Saved entries

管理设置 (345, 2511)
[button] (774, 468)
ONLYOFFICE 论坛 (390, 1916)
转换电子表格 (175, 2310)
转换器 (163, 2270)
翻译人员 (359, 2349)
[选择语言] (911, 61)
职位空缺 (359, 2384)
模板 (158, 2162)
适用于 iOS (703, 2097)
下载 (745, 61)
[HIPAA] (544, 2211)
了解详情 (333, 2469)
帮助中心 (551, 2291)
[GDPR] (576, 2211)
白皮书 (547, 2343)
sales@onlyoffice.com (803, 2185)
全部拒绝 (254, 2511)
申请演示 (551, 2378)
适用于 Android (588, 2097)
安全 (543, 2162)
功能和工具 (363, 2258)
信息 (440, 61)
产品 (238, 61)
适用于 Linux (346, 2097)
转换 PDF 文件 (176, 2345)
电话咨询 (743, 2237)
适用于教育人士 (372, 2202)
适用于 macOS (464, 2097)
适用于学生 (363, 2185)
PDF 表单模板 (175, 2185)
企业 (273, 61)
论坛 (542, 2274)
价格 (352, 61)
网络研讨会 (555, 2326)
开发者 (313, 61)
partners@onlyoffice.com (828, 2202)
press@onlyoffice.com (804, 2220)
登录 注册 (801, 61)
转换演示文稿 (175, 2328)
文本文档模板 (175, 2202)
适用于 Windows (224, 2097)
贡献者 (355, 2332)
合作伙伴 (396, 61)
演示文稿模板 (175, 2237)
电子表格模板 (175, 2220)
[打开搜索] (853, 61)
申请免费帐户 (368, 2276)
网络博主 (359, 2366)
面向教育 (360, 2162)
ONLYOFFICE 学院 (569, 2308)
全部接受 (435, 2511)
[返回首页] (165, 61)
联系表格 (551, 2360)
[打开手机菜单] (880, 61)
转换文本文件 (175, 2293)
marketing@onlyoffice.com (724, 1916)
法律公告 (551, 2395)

## ACTIVITY
The data must be printed verbatim, line by line.

## COMPLETED TASK
管理设置 (345, 2511)
[button] (774, 468)
ONLYOFFICE 论坛 (390, 1916)
转换电子表格 (175, 2310)
转换器 (163, 2270)
翻译人员 (359, 2349)
[选择语言] (911, 61)
职位空缺 (359, 2384)
模板 (158, 2162)
适用于 iOS (703, 2097)
下载 (745, 61)
[HIPAA] (544, 2211)
了解详情 (333, 2469)
帮助中心 (551, 2291)
[GDPR] (576, 2211)
白皮书 (547, 2343)
sales@onlyoffice.com (803, 2185)
全部拒绝 (254, 2511)
申请演示 (551, 2378)
适用于 Android (588, 2097)
安全 (543, 2162)
功能和工具 (363, 2258)
信息 (440, 61)
产品 (238, 61)
适用于 Linux (346, 2097)
转换 PDF 文件 (176, 2345)
电话咨询 (743, 2237)
适用于教育人士 (372, 2202)
适用于 macOS (464, 2097)
适用于学生 (363, 2185)
PDF 表单模板 (175, 2185)
企业 (273, 61)
论坛 (542, 2274)
价格 (352, 61)
网络研讨会 (555, 2326)
开发者 (313, 61)
partners@onlyoffice.com (828, 2202)
press@onlyoffice.com (804, 2220)
登录 注册 (801, 61)
转换演示文稿 (175, 2328)
文本文档模板 (175, 2202)
适用于 Windows (224, 2097)
贡献者 (355, 2332)
合作伙伴 (396, 61)
演示文稿模板 (175, 2237)
电子表格模板 (175, 2220)
[打开搜索] (853, 61)
申请免费帐户 (368, 2276)
网络博主 (359, 2366)
面向教育 (360, 2162)
ONLYOFFICE 学院 (569, 2308)
全部接受 (435, 2511)
[返回首页] (165, 61)
联系表格 (551, 2360)
[打开手机菜单] (880, 61)
转换文本文件 (175, 2293)
marketing@onlyoffice.com (724, 1916)
法律公告 (551, 2395)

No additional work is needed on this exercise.